Gary Tully commented on AMQ-7455:
---------------------------------

note the latest change for AMQ-5790 that retains a single connection for the 
rar deployment, this avoids the connection churn.

> Blocking XA Periodic Recovery and Container Operations when deploying 
> ActiveMQ RA 5.15.x to JBoss EAP 6.4
> ---------------------------------------------------------------------------------------------------------
>
>                 Key: AMQ-7455
>                 URL: https://issues.apache.org/jira/browse/AMQ-7455
>             Project: ActiveMQ
>          Issue Type: Bug
>          Components: RAR
>    Affects Versions: 5.15.11, 5.15.12
>            Reporter: Markus
>            Priority: Major
>              Labels: newbie, performance
>          Time Spent: 10m
>  Remaining Estimate: 0h
>
> *Scenario*: deploy ActiveMQ RA to EAP6.4 with XA enabled DataSources for JDBC 
> and ActiveMQ Artemis as JMS broker in a failover config (active/passive) and 
> run several applications that use JMS and JDBC datasources. (In our scenario, 
> there are 4 XA JDBC DataSources and 42 deployed WAR files).

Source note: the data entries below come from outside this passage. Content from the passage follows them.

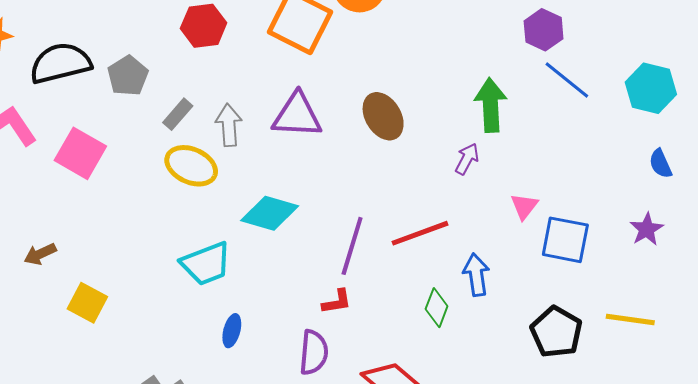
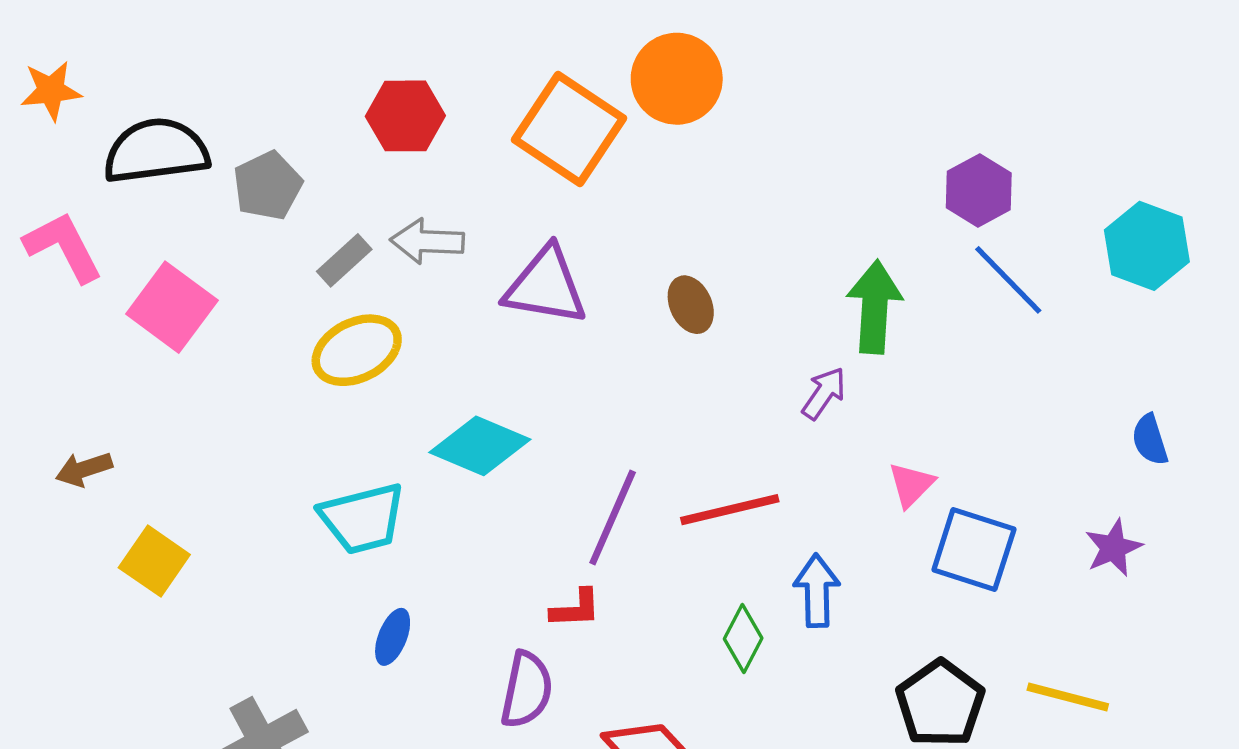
cyan hexagon: (651, 88) -> (1147, 246), moved
brown ellipse: (383, 116) -> (691, 305), size x0.7
gray arrow: (229, 125) -> (427, 241), moved, turned -90
yellow ellipse: (191, 166) -> (357, 350), turned -57

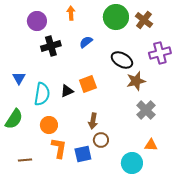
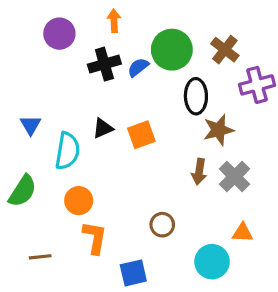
green circle: (116, 17) -> (172, 50), moved
brown cross: (144, 20) -> (225, 50), moved
black cross: (51, 46) -> (104, 64), moved
black ellipse: (122, 60) -> (196, 96), turned 60
black triangle: (67, 91) -> (103, 128), moved
brown arrow: (93, 121) -> (199, 172), moved
blue square: (83, 154) -> (133, 273), moved

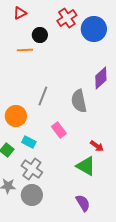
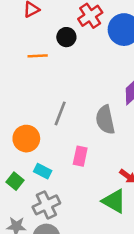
black circle: (40, 35) -> (66, 37), moved
pink rectangle: (59, 130) -> (80, 156), turned 49
gray cross: (32, 169) -> (46, 205), turned 30

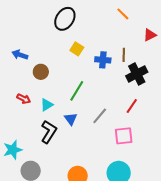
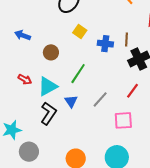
brown circle: (41, 72) -> (51, 52), moved
cyan triangle: (47, 105) -> (48, 86), size x1.5

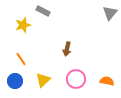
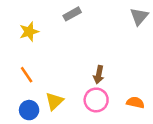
gray rectangle: (43, 11) -> (72, 14), moved, turned -56
brown arrow: (67, 49) -> (99, 75), moved
blue circle: (15, 81) -> (29, 110), moved

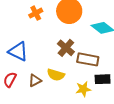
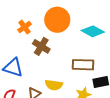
brown cross: (66, 48) -> (41, 46), moved

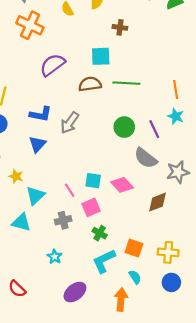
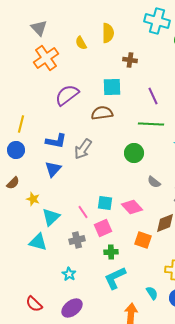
orange cross: (30, 25) -> (46, 58), turned 30
green line: (126, 83) -> (151, 124), moved
purple line: (154, 129) -> (153, 96), moved
gray semicircle: (146, 158) -> (154, 182), size x0.6
green cross: (100, 233) -> (111, 252), turned -32
orange square: (134, 248) -> (143, 240), moved
cyan semicircle: (135, 277) -> (152, 293), moved
purple ellipse: (75, 292) -> (72, 308), moved

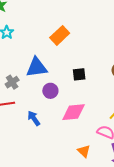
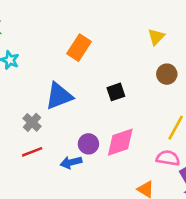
purple circle: (50, 91) -> (88, 144), moved
blue arrow: (34, 118) -> (71, 162), turned -56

ActiveMQ resource 
> adapter is used as the Artemis one is not compatible to this EAP version.
> JBoss EAP and Artemis are running on the same host in the examples below, but 
> this does not matter. Artemis is running with example 
> HA-by-network-replication settings on localhost:61616 and localhost:61617.
> The resource adapter settings on JBoss EAP side and on client side 
> (especially properties of the broker URIs for ActiveMQ's connection factory) 
> are exactly as described in [Red Hat's reference documentation for HA 
> config|https://access.redhat.com/documentation/en-us/red_hat_jboss_a-mq/6.1/html-single/integrating_with_jboss_enterprise_application_platform/index]:
>  * Add {{?jms.rmIdFromConnectionId=true}} to the connection URI
>  * {{<is-same-rm-override>false</is-same-rm-override>}} in standalone.xml
> *Observed Symptoms*: On a regular basis, _undeployment of WAR files take 
> minutes (around 10) instead of seconds_, blocking other container management 
> operations during this timeframe. This behavior can be traced back to running 
> ActiveMQ RA and Artemis as JMS broker. If running the same WAR files and same 
> config, but using JBoss EAP's internal HornetQ broker, these delays do not 
> occur and undeployments take mere seconds.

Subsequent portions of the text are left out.